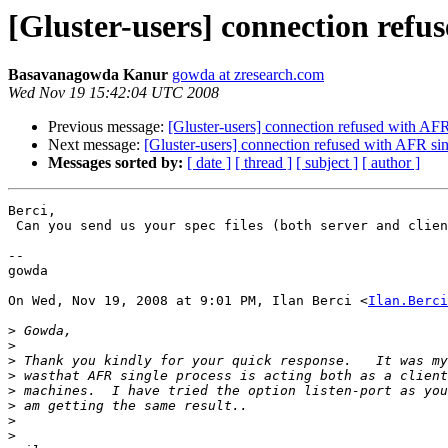
[Gluster-users] connection refus
Basavanagowda Kanur
gowda at zresearch.com
Wed Nov 19 15:42:04 UTC 2008
Previous message:
[Gluster-users] connection refused with AFR
Next message:
[Gluster-users] connection refused with AFR sin
Messages sorted by:
[ date ]
[ thread ]
[ subject ]
[ author ]
Berci,

 Can you send us your spec files (both server and client)

--

gowda

On Wed, Nov 19, 2008 at 9:01 PM, Ilan Berci <
Ilan.Berci
>
>
>
>
>
>
>
>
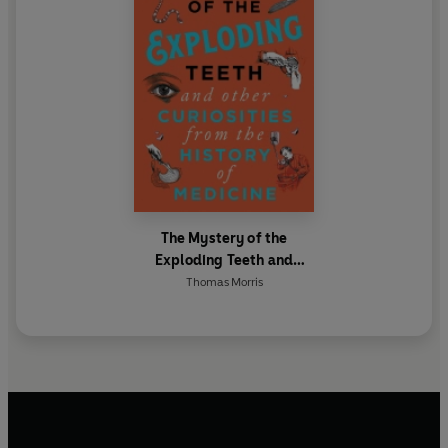
The Mystery of the
Exploding Teeth and
Other Curiosities from the
Thomas Morris
History of Medicine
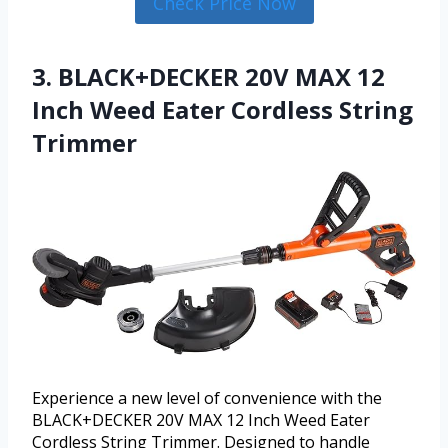
Check Price Now
3. BLACK+DECKER 20V MAX 12
Inch Weed Eater Cordless String
Trimmer
Experience a new level of convenience with the
BLACK+DECKER 20V MAX 12 Inch Weed Eater
Cordless String Trimmer. Designed to handle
------------
● **What to produce**:
Output all the records above exactly, but without their images.

● **Written solution**:
[Gluster-users] connection refus
Basavanagowda Kanur
gowda at zresearch.com
Wed Nov 19 15:42:04 UTC 2008
Previous message:
[Gluster-users] connection refused with AFR
Next message:
[Gluster-users] connection refused with AFR sin
Messages sorted by:
[ date ]
[ thread ]
[ subject ]
[ author ]
Berci,

 Can you send us your spec files (both server and client)

--

gowda

On Wed, Nov 19, 2008 at 9:01 PM, Ilan Berci <
Ilan.Berci
>
>
>
>
>
>
>
>
The Mystery of the
Exploding Teeth and
Other Curiosities from the
Thomas Morris
History of Medicine
Check Price Now
3. BLACK+DECKER 20V MAX 12
Inch Weed Eater Cordless String
Trimmer
Experience a new level of convenience with the
BLACK+DECKER 20V MAX 12 Inch Weed Eater
Cordless String Trimmer. Designed to handle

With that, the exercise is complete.